An adaptation of Stephen King's eight-volume Dark Tower series has been in various stages of development for years now, and this 90-minute pseudo-sequel is the result of all that development. Scorched deserts, gateways to decaying parallel worlds, enigmatic forces of evil and control, monsters, nightmares, mind control, gunplay ... all of that, and the film plays like a generic cheapo YA flick. The Divergent Series: Dark Tower. Much of the anticipation, aside from the source material itself, surrounded the casting - with Idris Elba getting a long-overdue shot at a tentpole starring role and Matthew McConaughey going back to the dark side he's embraced, to one degree or another, so memorably in recent years in the likes of Killer Joe, Magic Mike and - briefly but gloriously - The Wolf of Wall Street. But here, his Man in Black is a conspicuous lightweight. His latent symbolic value - chaos, darkness, destruction, tyranny - never comes across. The film sees him only as a bad guy who wants a Thing, up against good guys who want to stop him from getting that Thing. The aforementioned monsters camouflaged as human are his toadies, traveling across worlds abducting children with psychic powers in search of the one - Jake, natch - who is powerful enough to destroy the eponymous tower, which keeps the forces of the known universe in balance and, thus, limits the Man in Black's control.
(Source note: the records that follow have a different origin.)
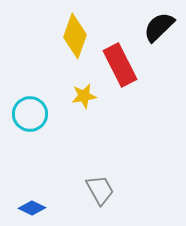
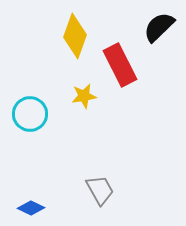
blue diamond: moved 1 px left
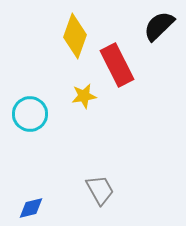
black semicircle: moved 1 px up
red rectangle: moved 3 px left
blue diamond: rotated 40 degrees counterclockwise
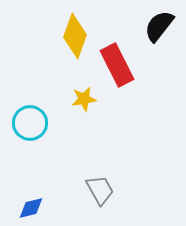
black semicircle: rotated 8 degrees counterclockwise
yellow star: moved 3 px down
cyan circle: moved 9 px down
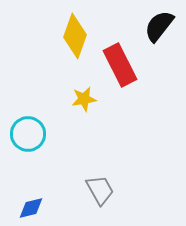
red rectangle: moved 3 px right
cyan circle: moved 2 px left, 11 px down
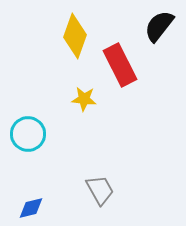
yellow star: rotated 15 degrees clockwise
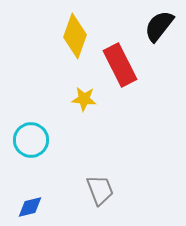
cyan circle: moved 3 px right, 6 px down
gray trapezoid: rotated 8 degrees clockwise
blue diamond: moved 1 px left, 1 px up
The faux-humans can be identified by their unstable skins, which have a habit of slipping out of place from time to time, the seams coming undone and loosening chunks of flapping flesh. Thanks to Jake's visions, he can easily pick them out and avoid them, whether they're masquerading as common street thieves or doctors from psychiatric hospitals. But this whole corner of the narrative proves just how aggressively the filmmakers are trying to get through King's ideas instead of exploring them. The seams on their necks and faces are all too visible - they would be noticeable to anyone, let alone someone who's been having nightly visions about these creatures for months now. So their presence doesn't act on Jake psychologically at all ... which basically defeats the purpose. The movie doesn't want us to wonder about anyone - whether this person or that person might be one of them - or to wonder about the state of mind of our protagonist. Arcel just wants to quickly identify them, so that Jake has something to run from. They are, in execution, a monumental waste of time in a movie with barely enough time to waste.
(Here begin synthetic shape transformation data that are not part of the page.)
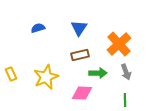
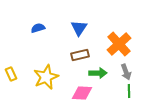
green line: moved 4 px right, 9 px up
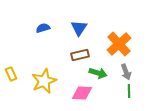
blue semicircle: moved 5 px right
green arrow: rotated 18 degrees clockwise
yellow star: moved 2 px left, 4 px down
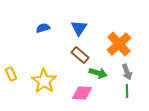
brown rectangle: rotated 54 degrees clockwise
gray arrow: moved 1 px right
yellow star: rotated 15 degrees counterclockwise
green line: moved 2 px left
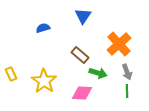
blue triangle: moved 4 px right, 12 px up
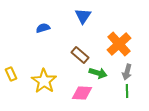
gray arrow: rotated 35 degrees clockwise
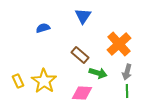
yellow rectangle: moved 7 px right, 7 px down
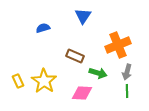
orange cross: moved 1 px left, 1 px down; rotated 20 degrees clockwise
brown rectangle: moved 5 px left, 1 px down; rotated 18 degrees counterclockwise
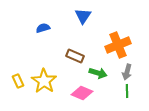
pink diamond: rotated 20 degrees clockwise
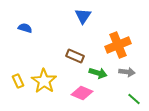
blue semicircle: moved 18 px left; rotated 32 degrees clockwise
gray arrow: rotated 98 degrees counterclockwise
green line: moved 7 px right, 8 px down; rotated 48 degrees counterclockwise
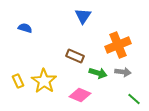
gray arrow: moved 4 px left
pink diamond: moved 2 px left, 2 px down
Elba has the gravitas and quiet dignity to make even an under-written role work, so the fact that Roland is so forgettable is a damning indictment of the screenplay, whose four credited writers include - you guessed it - Akiva Goldsman. He gets some fun moments to play once he and Jake reach Earth - mostly his delighted discovery of sugar and his humorless reaction to modern medicine - but the film as a whole either had no idea who this character was from the beginning, or edited it out of the final cut. That he is meant to form a sort of paternal bond with Jake over the course of a single hour (he doesn't show up until about a half-hour in), in a story that frivolously darts through locations and story points and rarely uses them to reveal character, doesn't come across like a missed opportunity but like a disingenuous, obligatory gesture. That the whole of The Dark Tower feels so obligatory is the most curious thing of all. Attempts to bring it to the screen have long been defined by their grandiose ambition, which is the very thing that put the kibosh on previous incarnations. Universal famously pulled the plug on a bold big-screen/small-screen hybrid attempt, with a Ron Howard-directed trilogy encompassing multiple seasons of a big-budget series. A summer blockbuster as Prestige TV.
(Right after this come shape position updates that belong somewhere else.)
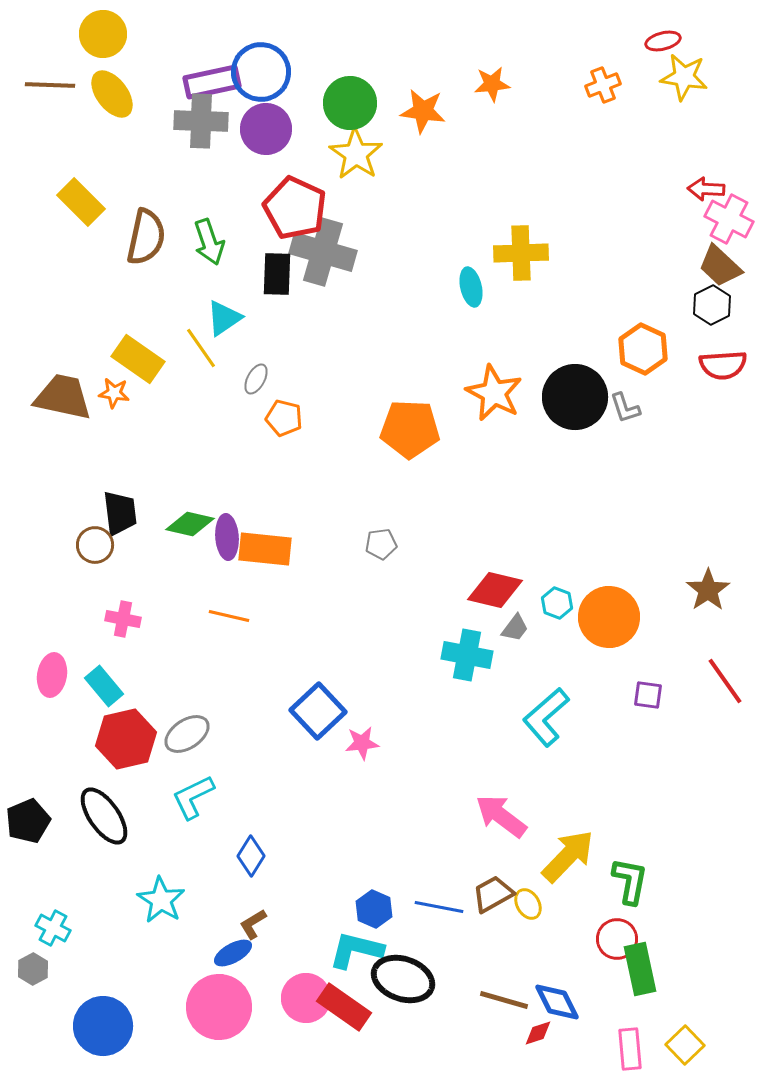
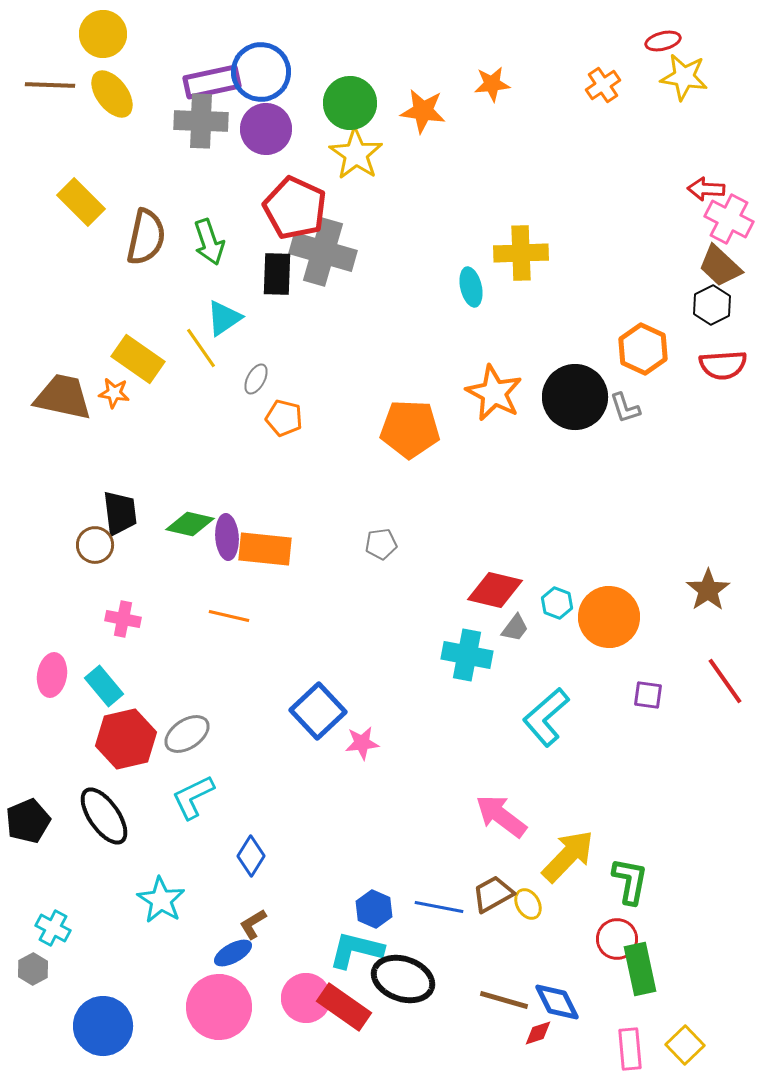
orange cross at (603, 85): rotated 12 degrees counterclockwise
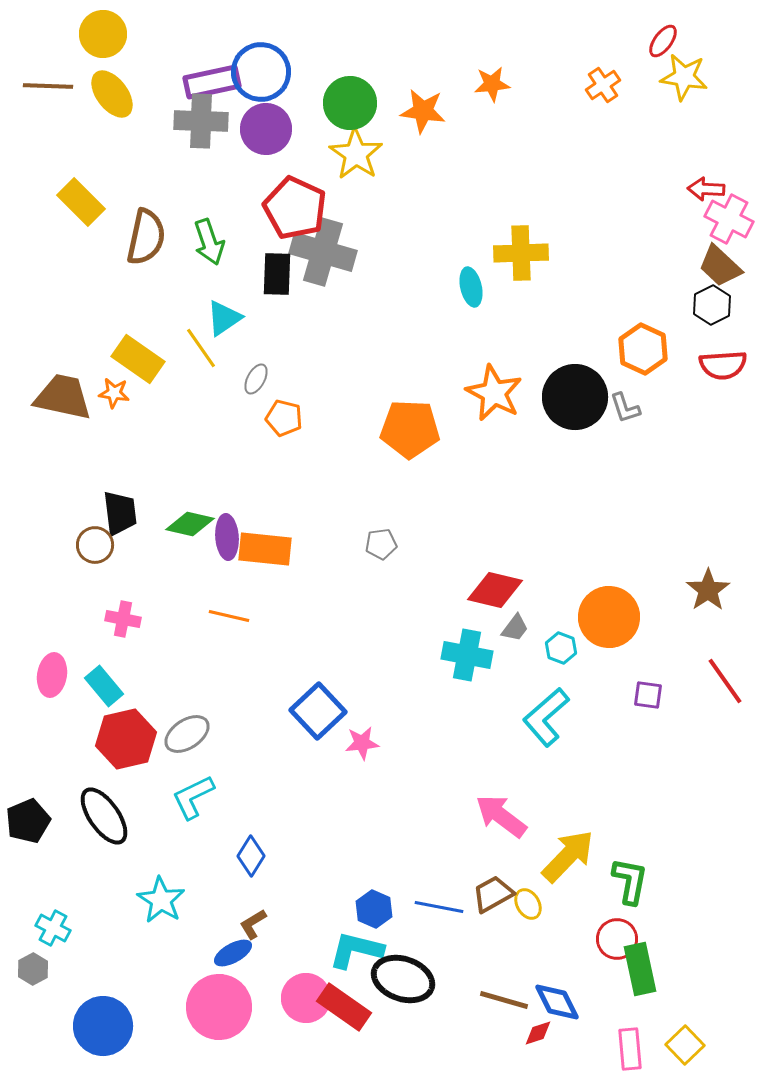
red ellipse at (663, 41): rotated 40 degrees counterclockwise
brown line at (50, 85): moved 2 px left, 1 px down
cyan hexagon at (557, 603): moved 4 px right, 45 px down
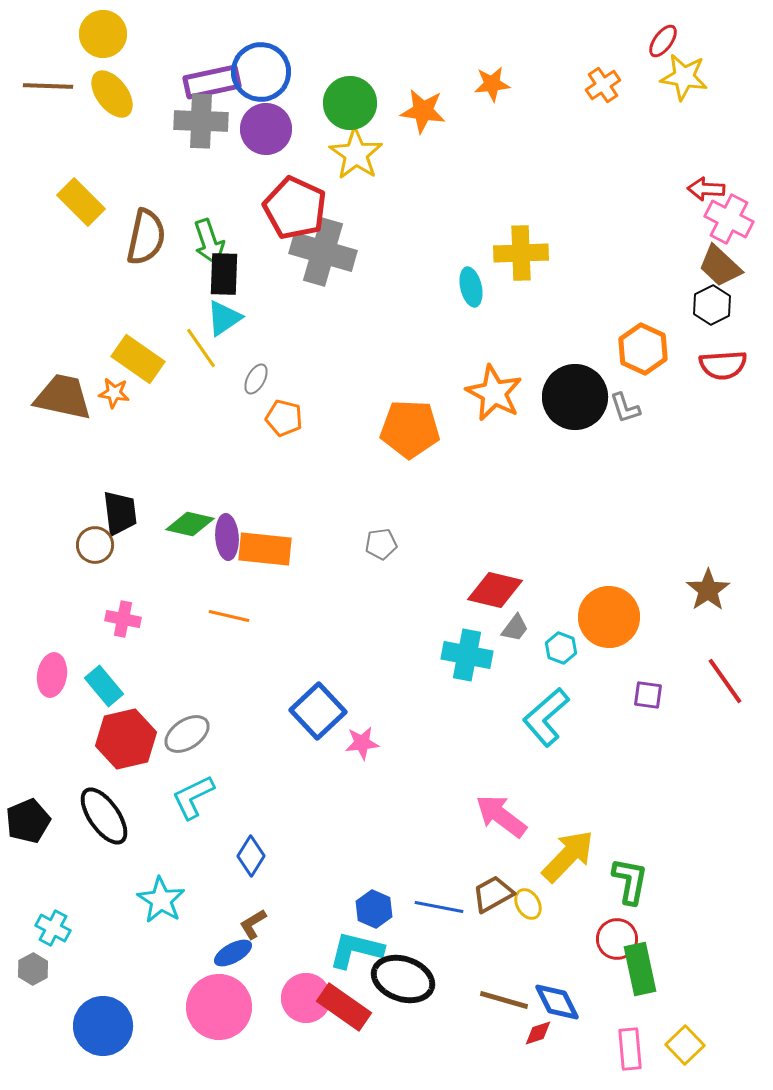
black rectangle at (277, 274): moved 53 px left
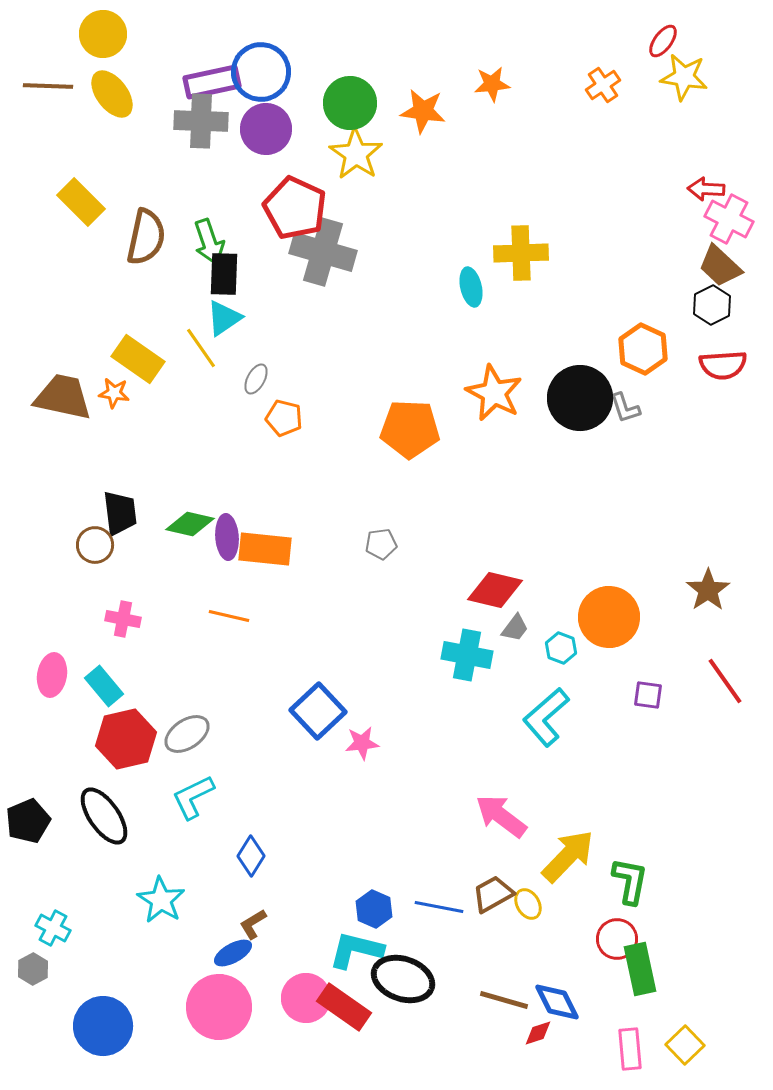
black circle at (575, 397): moved 5 px right, 1 px down
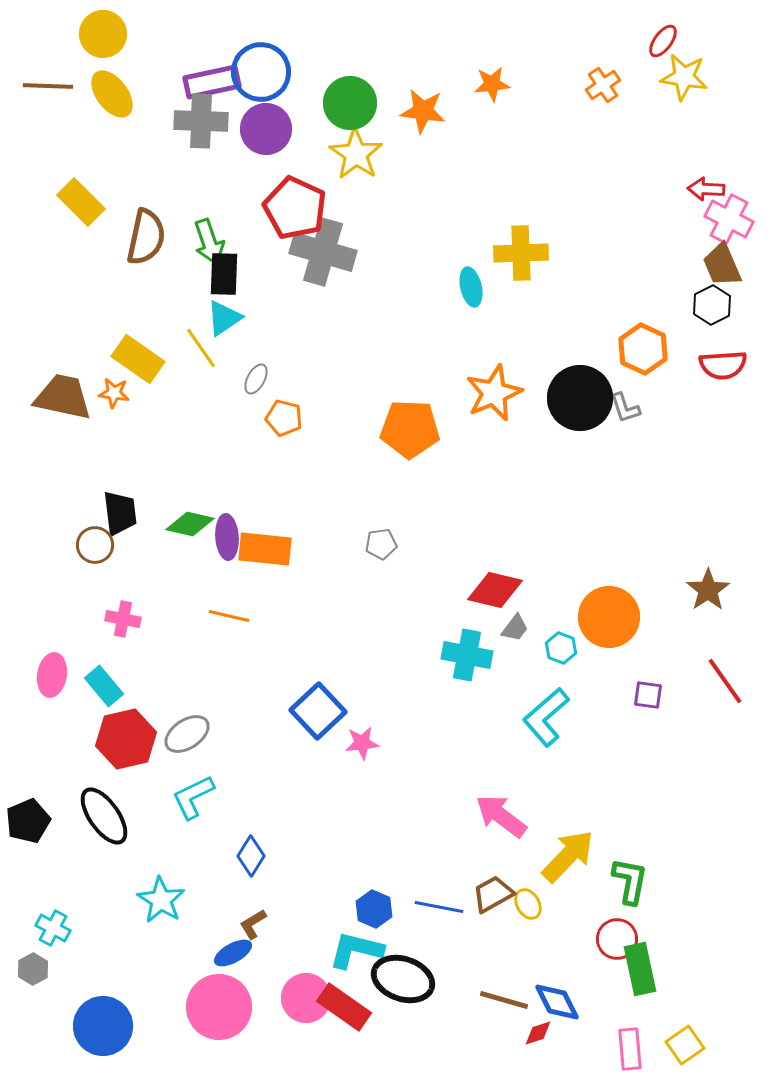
brown trapezoid at (720, 266): moved 2 px right, 1 px up; rotated 24 degrees clockwise
orange star at (494, 393): rotated 22 degrees clockwise
yellow square at (685, 1045): rotated 9 degrees clockwise
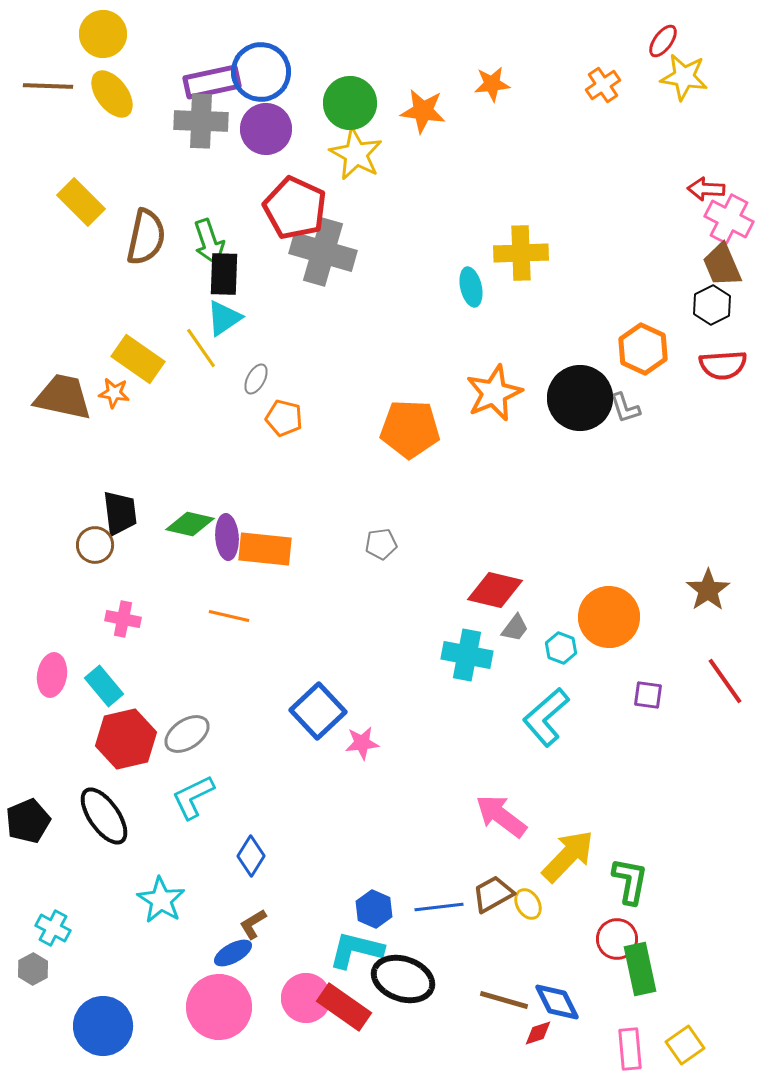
yellow star at (356, 154): rotated 6 degrees counterclockwise
blue line at (439, 907): rotated 18 degrees counterclockwise
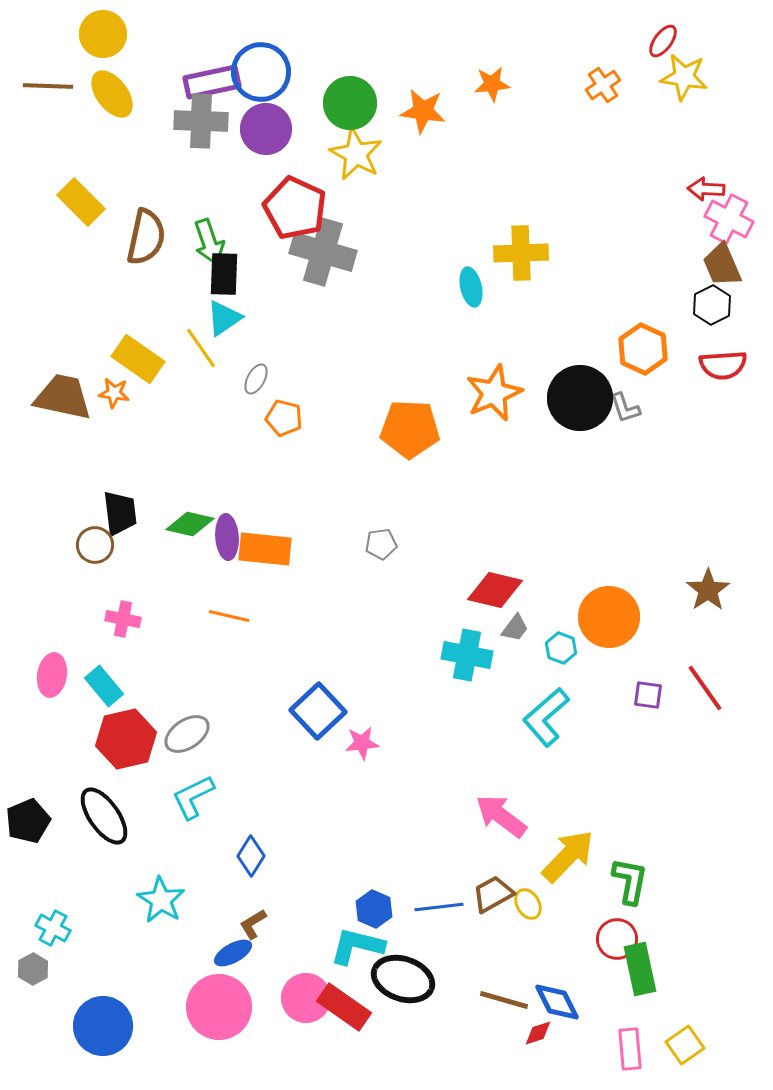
red line at (725, 681): moved 20 px left, 7 px down
cyan L-shape at (356, 950): moved 1 px right, 4 px up
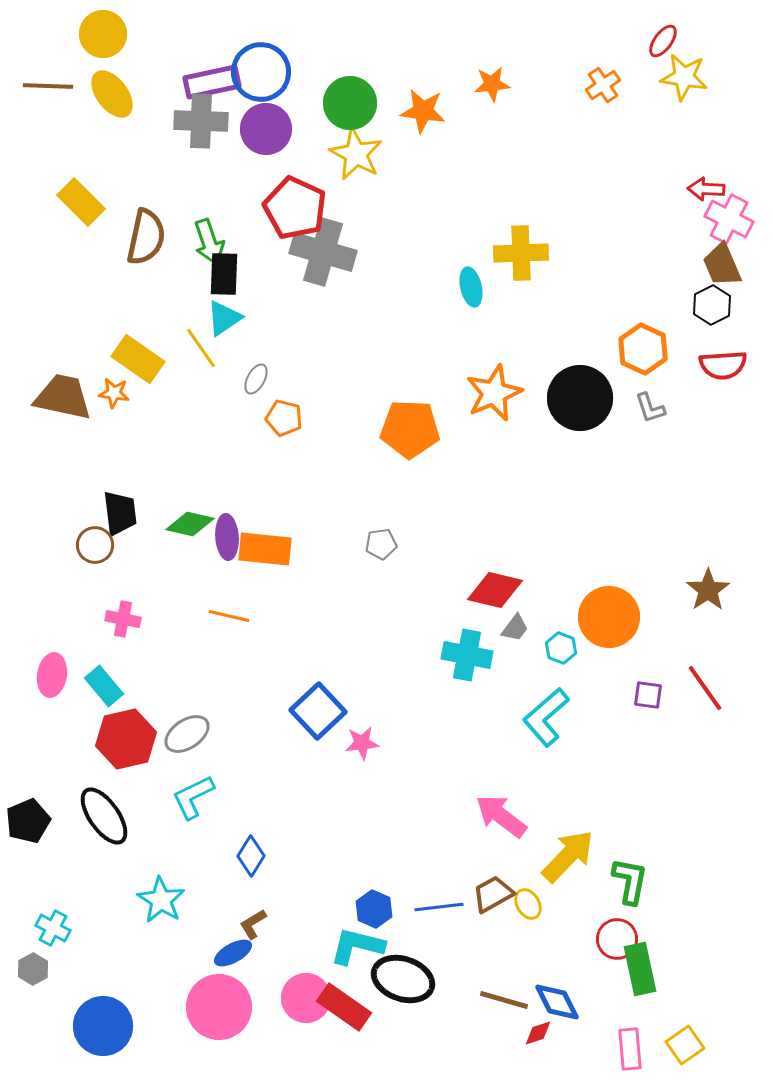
gray L-shape at (625, 408): moved 25 px right
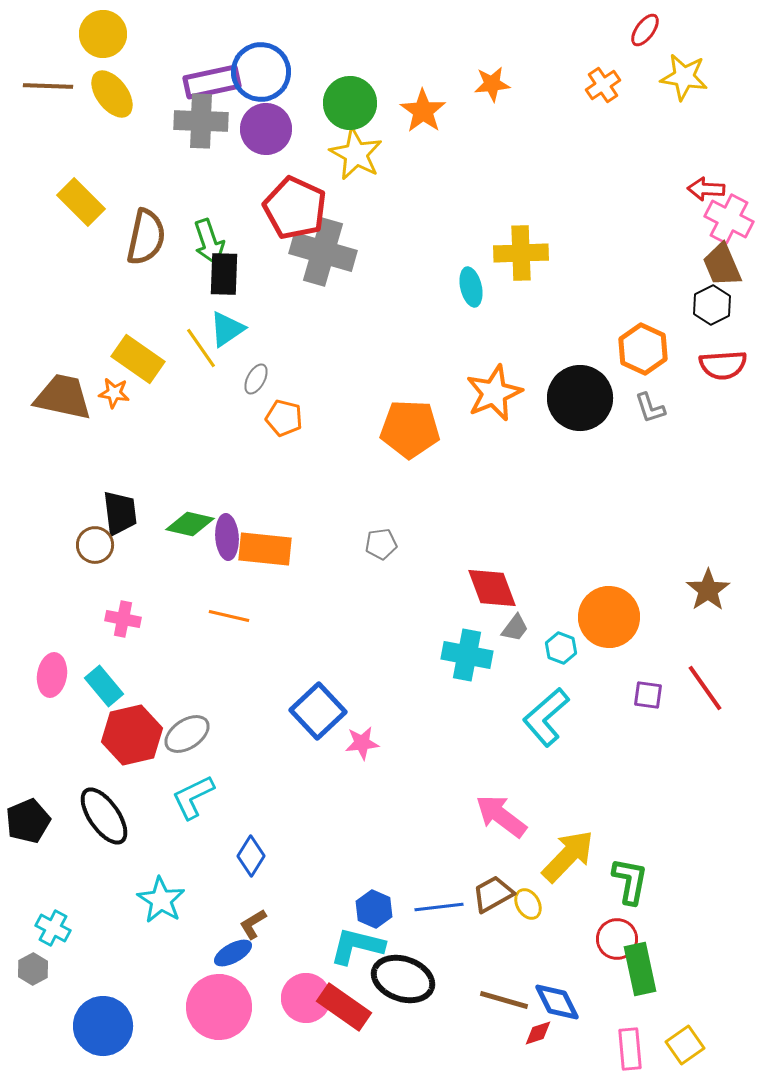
red ellipse at (663, 41): moved 18 px left, 11 px up
orange star at (423, 111): rotated 27 degrees clockwise
cyan triangle at (224, 318): moved 3 px right, 11 px down
red diamond at (495, 590): moved 3 px left, 2 px up; rotated 56 degrees clockwise
red hexagon at (126, 739): moved 6 px right, 4 px up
Uninspiring as Ron Howard's idea of ambition might seem - and as limited as its ceiling might be - at least an incarnation like that may have given us something to really dive into. That approach, at least, openly invites scope and ambition. What we got instead is a hastily told and barely conceived banality, the whimpering demise of one of Hollywood's long-awaited prized properties. For years there were perpetual rumors and rumblings and hopes and dreams for The Dark Tower. From now on it'll get the silent treatment.